Fälle von neu diagnostiziertem Diabetes mellitus (7,0% vs. 5,6%, p=0,07) und von Nierenversagen (0,5% vs. 0,1%, p=0,05) wurden in der High-Intensity-Gruppe tendenziell (aber nicht signifikant) häufiger beobachtet.
Zurückhaltung bei der Kombinationstherapie
Dass in der Treat-to-Target-Gruppe trotz dezidierter Zielvorgabe nur knapp 60% der Patienten einen LDL-C-Wert unter 70 mg/dl erreichten, mag verwundern. Eine mögliche Erklärung könnte die in der Studie geübte Zurückhaltung bezüglich einer Kombinationstherapie mit anderen Lipidsenkern wie Ezetimib sein. Im Studienprotokoll waren solche Kombinationen nicht ausdrücklich empfohlen worden.

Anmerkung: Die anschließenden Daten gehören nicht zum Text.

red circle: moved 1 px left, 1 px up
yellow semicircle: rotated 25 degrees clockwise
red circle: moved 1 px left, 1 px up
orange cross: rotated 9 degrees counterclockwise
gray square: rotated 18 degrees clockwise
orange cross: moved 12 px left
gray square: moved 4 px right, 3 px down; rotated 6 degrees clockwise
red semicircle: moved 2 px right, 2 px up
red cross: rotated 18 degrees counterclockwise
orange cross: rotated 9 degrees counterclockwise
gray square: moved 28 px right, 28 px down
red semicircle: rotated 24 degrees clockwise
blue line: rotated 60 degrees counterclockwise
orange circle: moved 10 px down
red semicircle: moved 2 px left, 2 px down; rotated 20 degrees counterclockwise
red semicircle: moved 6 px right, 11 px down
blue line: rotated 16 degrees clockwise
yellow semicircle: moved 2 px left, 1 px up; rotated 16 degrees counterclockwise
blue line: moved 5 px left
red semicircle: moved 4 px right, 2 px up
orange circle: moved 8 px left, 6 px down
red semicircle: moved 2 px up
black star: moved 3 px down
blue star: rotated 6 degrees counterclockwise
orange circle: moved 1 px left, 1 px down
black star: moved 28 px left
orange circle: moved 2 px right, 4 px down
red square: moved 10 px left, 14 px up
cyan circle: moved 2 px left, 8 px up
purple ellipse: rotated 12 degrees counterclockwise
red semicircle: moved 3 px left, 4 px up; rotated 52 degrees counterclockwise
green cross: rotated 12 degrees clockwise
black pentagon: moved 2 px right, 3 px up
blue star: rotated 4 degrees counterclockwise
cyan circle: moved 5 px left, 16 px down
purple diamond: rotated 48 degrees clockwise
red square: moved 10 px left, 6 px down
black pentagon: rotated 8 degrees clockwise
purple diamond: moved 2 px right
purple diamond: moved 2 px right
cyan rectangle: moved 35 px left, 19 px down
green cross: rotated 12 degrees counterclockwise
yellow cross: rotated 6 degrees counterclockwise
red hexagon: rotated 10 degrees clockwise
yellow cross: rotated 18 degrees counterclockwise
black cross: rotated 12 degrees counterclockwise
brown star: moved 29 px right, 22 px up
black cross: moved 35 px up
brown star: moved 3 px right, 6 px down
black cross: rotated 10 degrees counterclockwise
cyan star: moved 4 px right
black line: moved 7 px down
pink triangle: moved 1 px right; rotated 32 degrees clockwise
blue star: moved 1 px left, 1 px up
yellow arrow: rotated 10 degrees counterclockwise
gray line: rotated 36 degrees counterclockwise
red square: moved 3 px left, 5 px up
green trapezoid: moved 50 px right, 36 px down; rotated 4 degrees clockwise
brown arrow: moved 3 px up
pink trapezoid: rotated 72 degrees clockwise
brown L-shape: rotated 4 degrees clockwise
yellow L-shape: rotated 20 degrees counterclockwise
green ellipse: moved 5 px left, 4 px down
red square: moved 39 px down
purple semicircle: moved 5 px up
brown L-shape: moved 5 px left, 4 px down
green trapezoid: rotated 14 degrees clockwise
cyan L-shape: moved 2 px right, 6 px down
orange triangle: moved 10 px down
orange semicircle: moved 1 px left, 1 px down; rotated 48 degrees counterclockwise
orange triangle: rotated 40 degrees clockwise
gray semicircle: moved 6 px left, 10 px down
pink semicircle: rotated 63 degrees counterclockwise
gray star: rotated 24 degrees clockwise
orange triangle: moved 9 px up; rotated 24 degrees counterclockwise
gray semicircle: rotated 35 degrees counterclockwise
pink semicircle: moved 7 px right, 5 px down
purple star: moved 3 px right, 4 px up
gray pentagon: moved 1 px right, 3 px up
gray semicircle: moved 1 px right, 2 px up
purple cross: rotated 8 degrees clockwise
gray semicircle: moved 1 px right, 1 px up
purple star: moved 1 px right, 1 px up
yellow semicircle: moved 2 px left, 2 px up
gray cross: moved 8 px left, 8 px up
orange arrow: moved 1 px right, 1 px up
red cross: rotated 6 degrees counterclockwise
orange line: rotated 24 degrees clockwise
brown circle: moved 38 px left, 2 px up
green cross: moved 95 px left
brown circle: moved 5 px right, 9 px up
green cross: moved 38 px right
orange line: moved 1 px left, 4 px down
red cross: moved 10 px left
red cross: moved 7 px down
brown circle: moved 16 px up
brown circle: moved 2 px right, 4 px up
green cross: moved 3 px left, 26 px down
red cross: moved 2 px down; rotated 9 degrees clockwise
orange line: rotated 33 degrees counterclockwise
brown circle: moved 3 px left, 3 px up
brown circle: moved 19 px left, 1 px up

Die LODESTAR-Studie liefere zusätzliche Evidenz für den Treat-to-Target-Ansatz als einer Strategie, die eine maßgeschneiderte Behandlung unter Berücksichtigung des individuellen Ansprechens auf eine Statintherapie ermögliche, schlussfolgern Hong und seine Mitautoren.
Literatur
Myeong-Ki Hong: Comparison Between Targeted Low-Density Lipoprotein Cholesterol Level Based Versus High-Intensity Statin Therapy In Patients With Coronary Artery Disease. Featured Clinical Research III. ACC-Kongress 2023, 4. – 6. März 2023, New Orleans.
Sung-Jin Hong et al. Treat-to-Target or High-Intensity Statin in Patients With Coronary Artery Disease - A Randomized Clinical Trial. JAMA 2023. oi:10.1001/jama.2023.2487.